Hang-gliding passenger holds on for dear life after realizing harness not attached

The video will give you chills. It looks like it can't be real, but for more than two minutes, it was as real as it gets for a Florida man during a tandem hang gliding trip gone wrong.

A camera mounted to a hang glider captures the moment right after takeoff when Chris Gursky realized the instructor hadn't clipped him in. Luckily, he lived to tell the story.

Gursky and his wife live in North Port. They were vacationing in Switzerland and they decided to try hang gliding.

She went first and everything went as planned. But when it was Chris's turn, he said the pilot somehow forgot to strap him in.

Just before takeoff, Gursky is getting ready for takeoff and the pilot is heard saying, "Are you ready? Three-two-one-go! Run run run run run!" But within seconds, Gursky realizes the pilot never hooked his safety harness to the hang glider and begins holding onto the glider -- and the pilot -- for dear life as the pair soars 4,000 feet over the mountainside in Interlaken.

"I was slipping slowly," Gursky said. "My left hand gripped on to that bar and I wasn't letting go."

Thousands of feet off the ground, he had to hold on for dear life.
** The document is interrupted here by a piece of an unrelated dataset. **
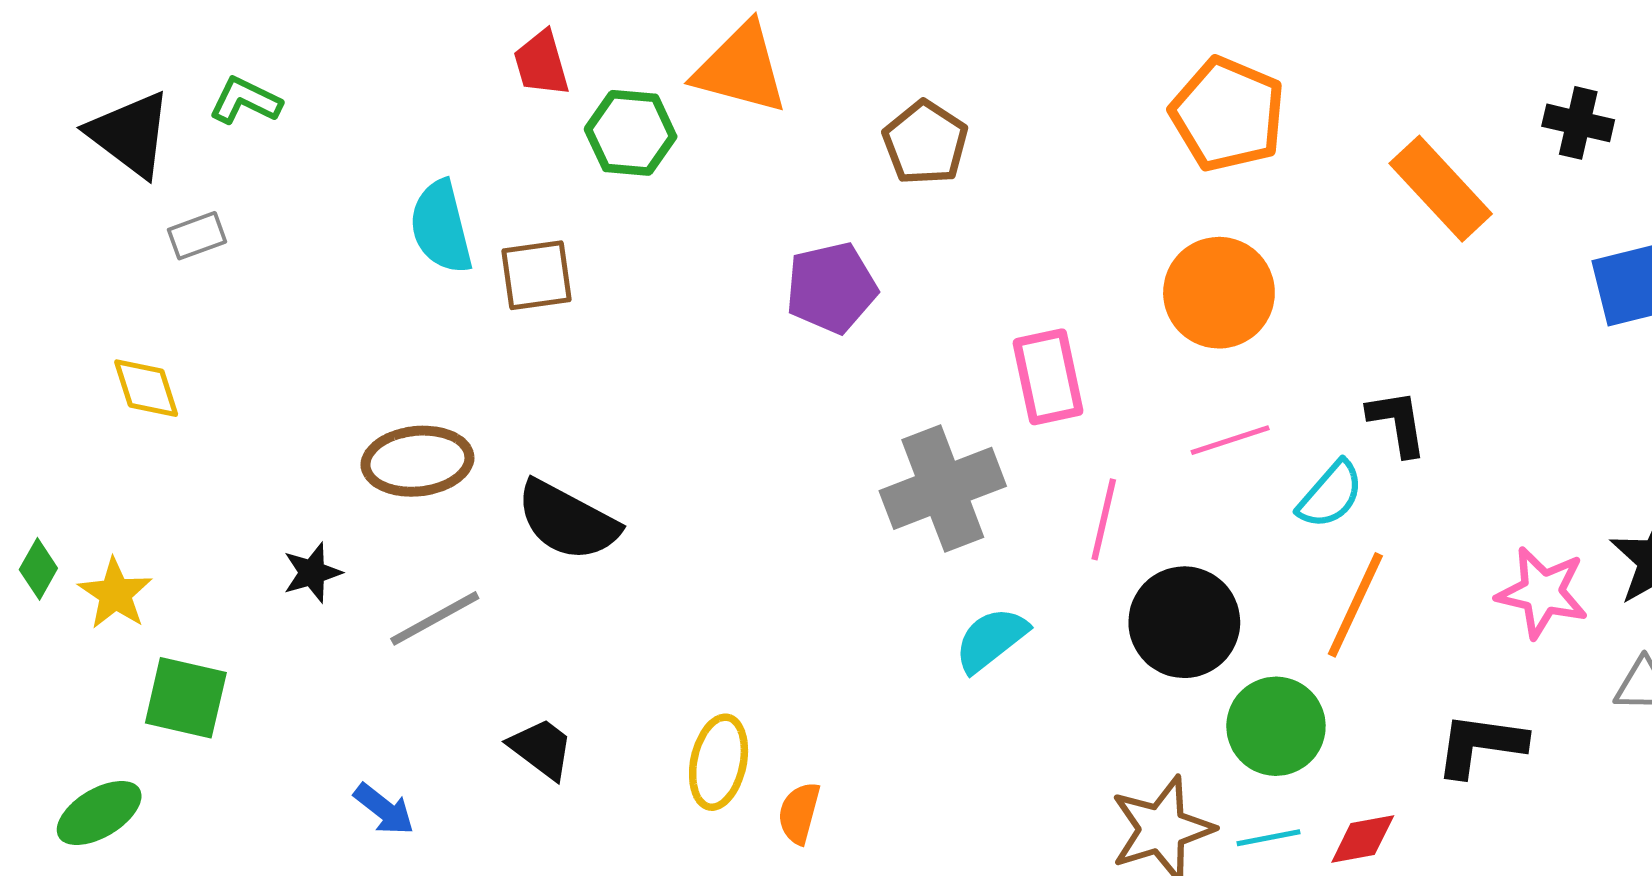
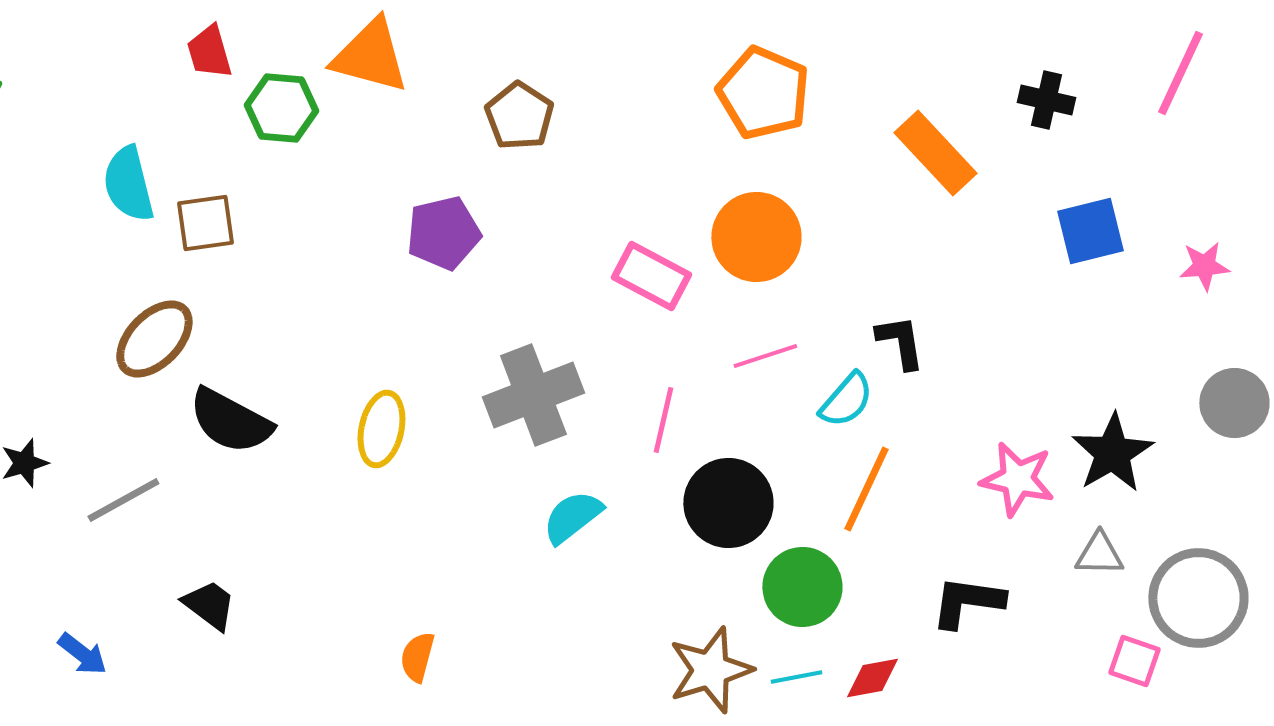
pink rectangle: (1048, 377) -> (651, 276), moved, turned -50
brown ellipse: (417, 461) -> (154, 339), moved, turned -40
yellow ellipse: (719, 762) -> (381, 429), moved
Gursky said time seemed to stop and all he could focus on was "not letting go." At one point, he's seen holding on by only one hand as the pilot holds onto Gursky's harness.

"Time stood still I was in survival mode. At one point I looked down and I said, 'I'm going to fall to my death. I'm dead,'" Gursky recalled.

"I did look down and my first thought was, 'This [is] beautiful and I'm gonna die," he continued. "When my feet hit [the ground] I don't think I could've made it another five or six seconds. My grip was getting to my fingertips."

Gursky posted the video of his ordeal on his YouTube channel, with the title "Swiss Mishap," when he got home. In just a day, it's amassed more than a million views YouTube. He's now getting interview requests from all over the world.

He needed surgery on his wrist afterward. He received a titanium plate and seven screws and was released from the hospital the next day, he said. He also tore his left bicep tendon from holding on as long as he did, he said.

And even though his first hang gliding trip was terrifying, he will hang glide again since he did not get to enjoy his first flight.

The president of the Swiss Hang Gliding Association has since described the tale as "horrifying." "This is such a basic mistake," Christian Boppart told Swiss news site The Local. "On the one hand, it's tragic and then, on the other hand, they were lucky. It could have been much worse."